This new article by Alexander Betts, Naohiko Omata, and Louise Bloom has been published this week in the Journal on Migration and Human Security.
In the context of protracted refugee situations, there has been a revival in concern among policymakers to transcend the so-called humanitarian-development divide and create greater opportunities for self-reliance. Yet, these discussions too often neglect an analytical focus on refugees’ own economic lives, and their own interactions with markets. Despite a growing literature on the economic lives of refugees, much of that work has lacked theory or data. The work that has been quantitative has generally focused on the economic impact of refugees on host countries rather than explaining variation in economic outcomes for refugees.
In order to explain variation in economic outcomes for refugees, this article asks three questions about the economic lives of refugees: 1) what makes the economic lives of refugees distinctive from other populations; 2) what explains variation in refugees’ income levels; and 3) what role does entrepreneurship play in shaping refugees’ economic outcomes? In order to answer these questions, the paper draws upon extensive qualitative and quantitative research conducted in Uganda by the Humanitarian Innovation Project. The quantitative data set is based on a survey of 2,213 refugees in three types of contexts: urban (Kampala), protracted camps (Nakivale and Kyangwali settlements), and emergency camps (Rwamwanja). This is supplemented with qualitative research from other parts of Africa and the Middle East.

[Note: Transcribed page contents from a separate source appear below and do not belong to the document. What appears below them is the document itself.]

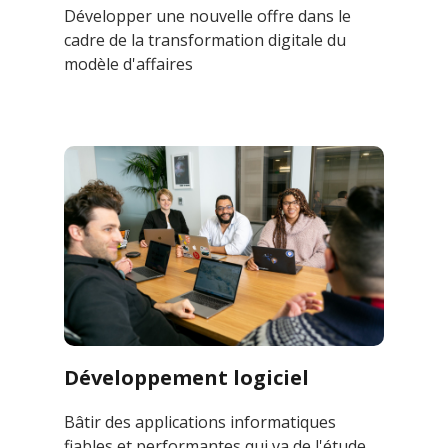
Développer une nouvelle offre dans le
cadre de la transformation digitale du
modèle d'affaires
Développement logiciel
Bâtir des applications informatiques
fiables et performantes qui va de l'étude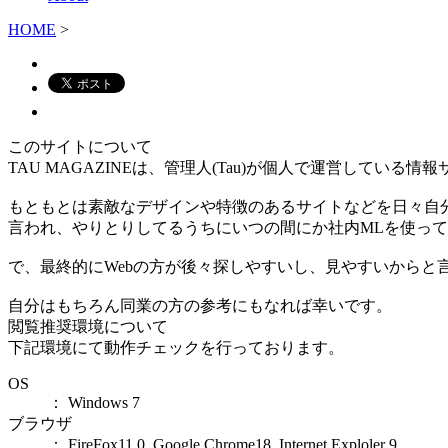
HOME
>
このサイトについて
TAU MAGAZINEは、管理人(Tau)が個人で運営している情
もともとは素敵なデザインや特徴のあるサイトなどを日々自
言われ、やりとりしてるうちにいつの間にか社内MLを使っ
で、最終的にWebの方が後々探しやすいし、見やすいからと
自分はもちろん同業の方の参考にもなれば幸いです。
閲覧推奨環境について
下記環境にて動作チェックを行っております。
OS
： Windows 7
ブラウザ
： FireFox11.0, Google Chrome18, Internet Exploler 9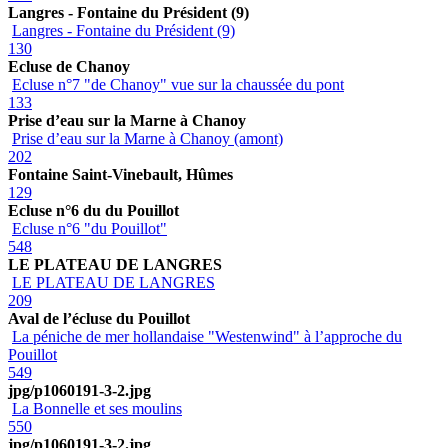
Langres - Fontaine du Président (9)
Langres - Fontaine du Président (9)
130
Ecluse de Chanoy
Ecluse n°7 "de Chanoy" vue sur la chaussée du pont
133
Prise d’eau sur la Marne à Chanoy
Prise d’eau sur la Marne à Chanoy (amont)
202
Fontaine Saint-Vinebault, Hûmes
129
Ecluse n°6 du du Pouillot
Ecluse n°6 "du Pouillot"
548
LE PLATEAU DE LANGRES
LE PLATEAU DE LANGRES
209
Aval de l’écluse du Pouillot
La péniche de mer hollandaise "Westenwind" à l’approche du
Pouillot
549
jpg/p1060191-3-2.jpg
La Bonnelle et ses moulins
550
jpg/p1060191-3-2.jpg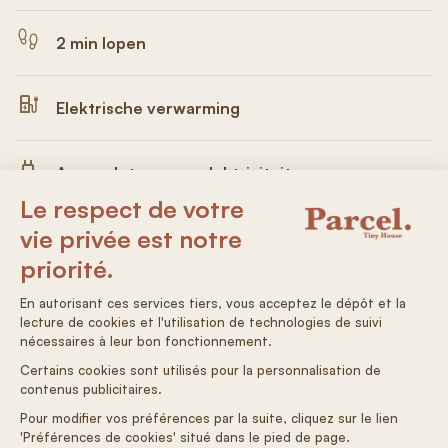
2 min lopen
Elektrische verwarming
Aangesloten voor elektriciteit
Drinkwater
Autonome aankomst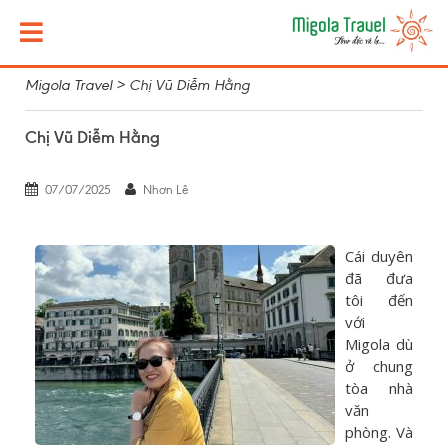
Migola Travel
>
Chị Vũ Diễm Hằng
Chị Vũ Diễm Hằng
07/07/2025
Nhơn Lê
Cái duyên
đã đưa
tôi đến
với
Migola dù
ở chung
tòa nhà
văn
phòng. Và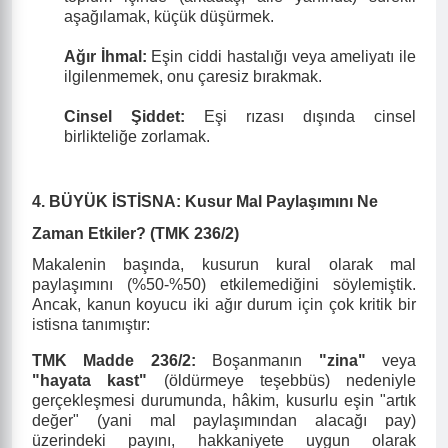
aşağılamak, küçük düşürmek.
Ağır İhmal:
Eşin ciddi hastalığı veya ameliyatı ile
ilgilenmemek, onu çaresiz bırakmak.
Cinsel Şiddet:
Eşi rızası dışında cinsel
birlikteliğe zorlamak.
4. BÜYÜK İSTİSNA: Kusur Mal Paylaşımını Ne
Zaman Etkiler? (TMK 236/2)
Makalenin başında, kusurun kural olarak mal
paylaşımını (%50-%50) etkilemediğini söylemiştik.
Ancak, kanun koyucu iki ağır durum için çok kritik bir
istisna tanımıştır:
TMK Madde 236/2:
Boşanmanın
"zina"
veya
"hayata kast"
(öldürmeye teşebbüs) nedeniyle
gerçekleşmesi durumunda, hâkim, kusurlu eşin "artık
değer" (yani mal paylaşımından alacağı pay)
üzerindeki payını, hakkaniyete uygun olarak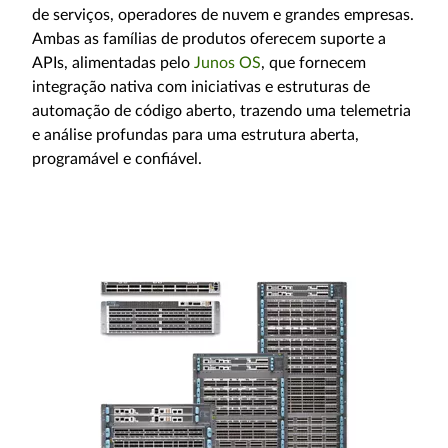
de serviços, operadores de nuvem e grandes empresas.
Ambas as famílias de produtos oferecem suporte a
APIs, alimentadas pelo
Junos OS
, que fornecem
integração nativa com iniciativas e estruturas de
automação de código aberto, trazendo uma telemetria
e análise profundas para uma estrutura aberta,
programável e confiável.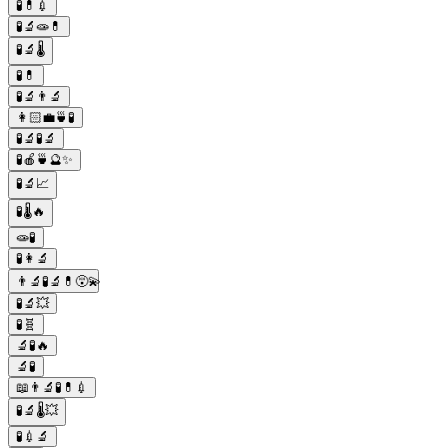
🧪💊💉
🧪🔬🧫💊
🧪🔬🌡️
🧪💊
🧪🔬👨‍🔬
👩🏻💼🍵🧪
🧪🔬🧪🔬
🧪🍎🍵🔮✨
🧪🔬📈
🧪🌡️🔥
🧫🧪
🧪👩‍🔬
👨‍🔬🧪🔬💊😵‍💫
🧪🔬💥
🧪🧬
🔬🧪🔥
🔬🧪
📖👨‍🔬🧪💊💉
🧪🔬🌡️💥
🧪💉🔬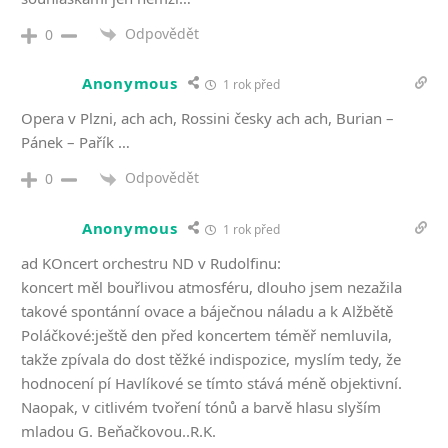
Odpovědět
0
Anonymous
1 rok před
Opera v Plzni, ach ach, Rossini česky ach ach, Burian –
Pánek – Pařík …
Odpovědět
0
Anonymous
1 rok před
ad KOncert orchestru ND v Rudolfinu:
koncert měl bouřlivou atmosféru, dlouho jsem nezažila
takové spontánní ovace a báječnou náladu a k Alžbětě
Poláčkové:ještě den před koncertem téměř nemluvila,
takže zpívala do dost těžké indispozice, myslím tedy, že
hodnocení pí Havlíkové se tímto stává méně objektivní.
Naopak, v citlivém tvoření tónů a barvě hlasu slyším
mladou G. Beňačkovou..R.K.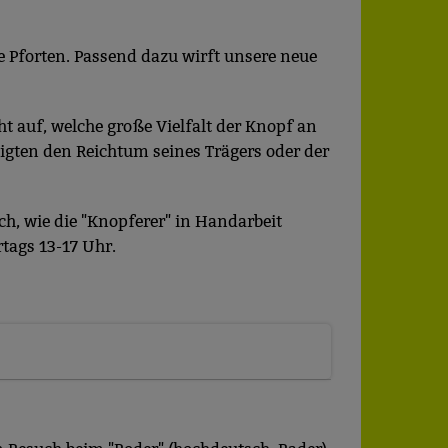
e Pforten. Passend dazu wirft unsere neue
 auf, welche große Vielfalt der Knopf an
eigten den Reichtum seines Trägers oder der
ch, wie die "Knopferer" in Handarbeit
tags 13-17 Uhr.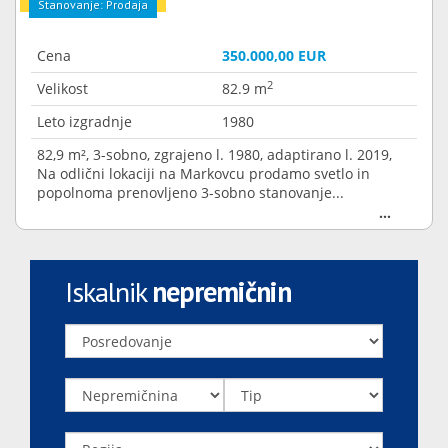
Stanovanje: Prodaja
Cena
350.000,00 EUR
2
Velikost
82.9 m
Leto izgradnje
1980
82,9 m², 3-sobno, zgrajeno l. 1980, adaptirano l. 2019,
Na odlični lokaciji na Markovcu prodamo svetlo in
popolnoma prenovljeno 3-sobno stanovanje...
Iskalnik
nepremičnin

The economic lives of refugees are argued to be distinctive not because refugees are any different qua human beings but because they often occupy a distinctive institutional space. Following new institutional economics, the article argues that “refugee economies” represent a distinctive analytical space insofar as refugees face different formal and informal institutional barriers and distortions in their economic lives compared to nationals or other migrants.